Rezension von Barbara Hoppe.

Irgendwann packt einen die Wut. Hat die Menschheit immer noch nicht begriffen, dass sie nur diesen einen Planeten hat? Einen wunderschönen dazu, dessen intakte natürlichen Prozesse im Begriff sind, durch massives Eingreifen des Menschen für immer zerstört zu werden.

Auf dem Planeten Erde brennt es. Nicht nur jedes Jahr wieder in Kalifornien oder in Australien. Was in DIE EPOCHE DES MENSCHEN – DAS ANTHROPOZÄN gleich am Anfang brennt, sind 105 Tonnen Elfenbein, für das rund 10.000 Elefanten sterben mussten. Aber, so könnte der deutsche Cineast denken, das alles ist ja weit weg von einem beschaulichen Mittelstandsdeutschland.

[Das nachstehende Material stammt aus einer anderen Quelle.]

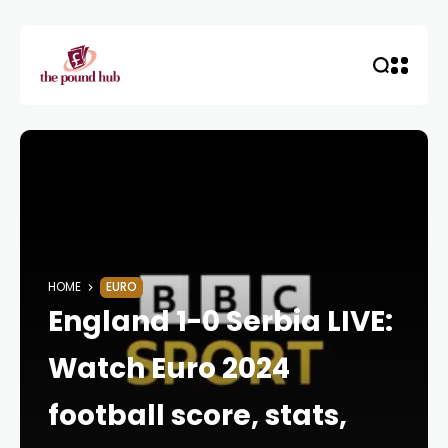
HOME
EURO
England 1-0 Serbia LIVE:
Watch Euro 2024
football score, stats,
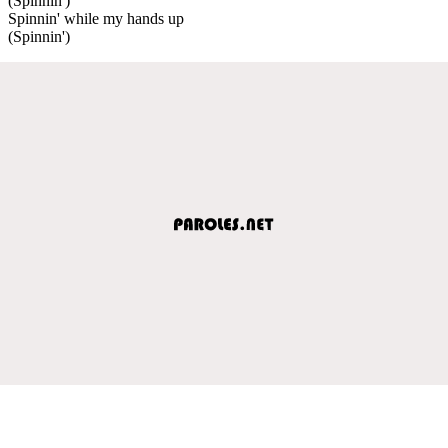
(Spinnin')
Spinnin' while my hands up
(Spinnin')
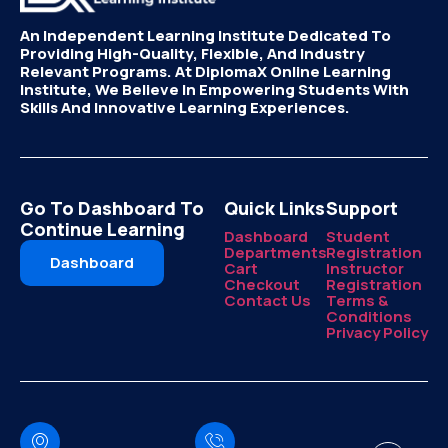
An Independent Learning Institute Dedicated To
Providing High-Quality, Flexible, And Industry
Relevant Programs. At DiplomaX Online Learning
Institute, We Believe In Empowering Students With
Skills And Innovative Learning Experiences.
Go To Dashboard To
Quick Links
Support
Continue Learning
Dashboard
Student
Departments
Registration
Dashboard
Cart
Instructor
Checkout
Registration
Contact Us
Terms &
Conditions
Privacy Policy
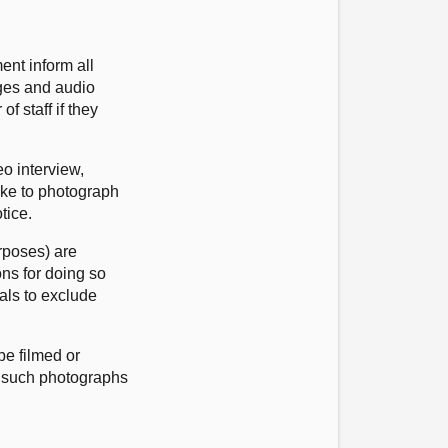
ent inform all
ages and audio
f staff if they
eo interview,
like to photograph
otice.
urposes) are
ons for doing so
als to exclude
e filmed or
m such photographs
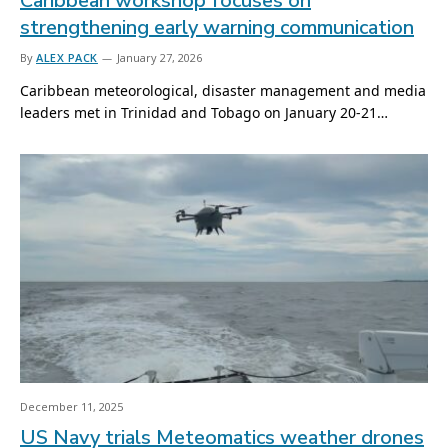
Caribbean workshop focuses on
strengthening early warning communication
By
ALEX PACK
January 27, 2026
Caribbean meteorological, disaster management and media
leaders met in Trinidad and Tobago on January 20-21…
December 11, 2025
US Navy trials Meteomatics weather drones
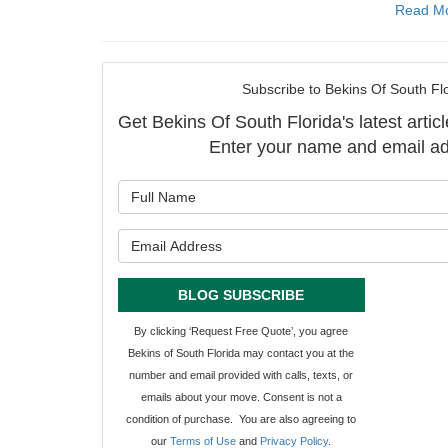
Read M
Subscribe to Bekins Of South Flo
Get Bekins Of South Florida's latest articl
Enter your name and email ad
What is y
What is y
BLOG SUBSCRIBE
By clicking ‘Request Free Quote’, you agree
Bekins of South Florida may contact you at the
number and email provided with calls, texts, or
emails about your move. Consent is not a
condition of purchase. You are also agreeing to
our
Terms of Use
and
Privacy Policy
.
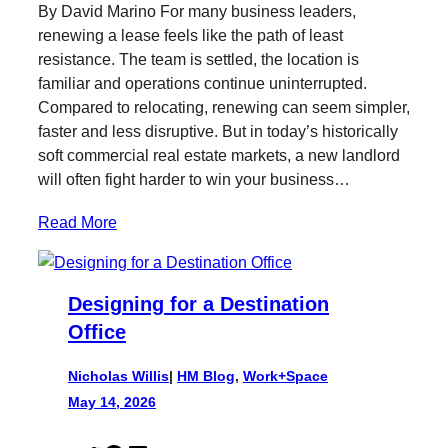
By David Marino For many business leaders,
t
e
k
l
renewing a lease feels like the path of least
t
b
e
resistance. The team is settled, the location is
e
o
d
familiar and operations continue uninterrupted.
r
o
I
Compared to relocating, renewing can seem simpler,
k
n
faster and less disruptive. But in today’s historically
soft commercial real estate markets, a new landlord
will often fight harder to win your business…
Read More
Designing for a Destination
Office
Nicholas Willis
|
HM Blog
, 
Work+Space
May 14, 2026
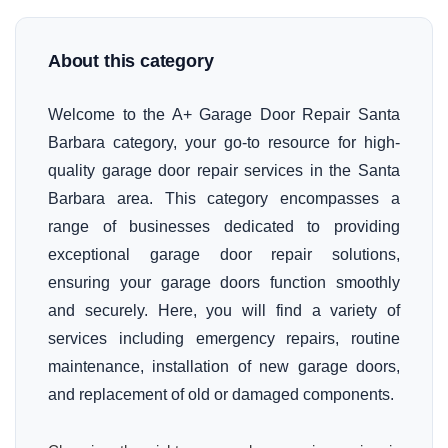
About this category
Welcome to the A+ Garage Door Repair Santa
Barbara category, your go-to resource for high-
quality garage door repair services in the Santa
Barbara area. This category encompasses a
range of businesses dedicated to providing
exceptional garage door repair solutions,
ensuring your garage doors function smoothly
and securely. Here, you will find a variety of
services including emergency repairs, routine
maintenance, installation of new garage doors,
and replacement of old or damaged components.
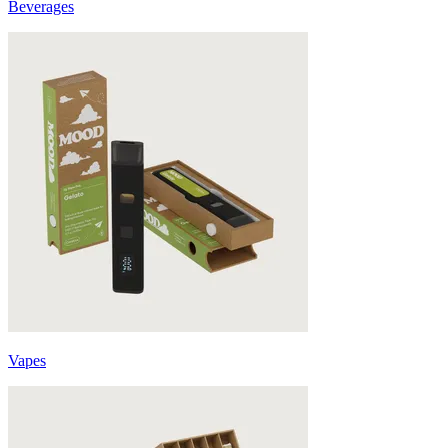
Beverages
Vapes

Carrara Marmor Quader, Cava di Canalgrande
©Edward Burtynsky, courtesy Galerie Springer, Berlin/Nicholas Metivier Gallery, Toronto

Doch die vielfach preisgekrönten Künstler und Filmemacher Edward Burtynsky, Jennifer Baichwal und Nicholas de Pencier legen gnadenlos den Finger in die offene Wunde: Von den afrikanischen Elefanten geht es in die Industriestadt Norilsk in Sibirien. Hier sorgen eine Buntmetallmine und eine Schwermetallschmelzanlage für den höchsten Grad an Umweltverschmutzung in Russland. Weit und breit ist dank des Sauerstoffmangels kein Grün zu sehen. Und irgendwann sind wir dann in Immerath, Nordrhein-Westfalen. Hier wird für den Tagebau Ort um Ort plattgemacht und durch kraterdurchfurchte Landschaften ersetzt. Wenn sich der Abrissarm in die alte Kirche bohrt, bleibt dem Zuschauer das Herz stehen.

Tagebau
Phosphorabbau bei Lakeland , Florida (USA) 2012
©Edward Burtynsky, courtesy Galerie Springer, Berlin/Nicholas Metivier Gallery, Toronto

Ruhig, fast meditativ, lassen die Filmemacher die Bilder für sich sprechen, was mehr wirkt als jedes mahnende Wort. Der Schauspieler und Umweltaktivist Hannes Jaenicke steuert sachlich, und damit umso eindrücklicher, Fakten hinzu: Ob die Atacama-Wüste, wo der Lithiumabbau für die Batterien vermeintlich umweltfreundliche E-Autos und Smartphones erfolgt, ob der Marmorabbau im italienischen Carrara, ob in British Columbia, wo sich die Sägen durch die alten Wälder fräsen, ob in Lagos oder auf den Müllkippen Kenias, wo täglich 6.000 Menschen in den so genannten Technofossilien graben. Jener Müll also, der nicht verrottet und sich in der Erde ablagert. Ob im Phosphatbergwerk in Florida oder der Tagebau um Immerath. Die Mondlandschaften sehen gespenstisch aus uns lassen ahnen, was schon bald mit der 150 Millionen Jahre alten Unterwasserwelt Indonesiens passieren wird.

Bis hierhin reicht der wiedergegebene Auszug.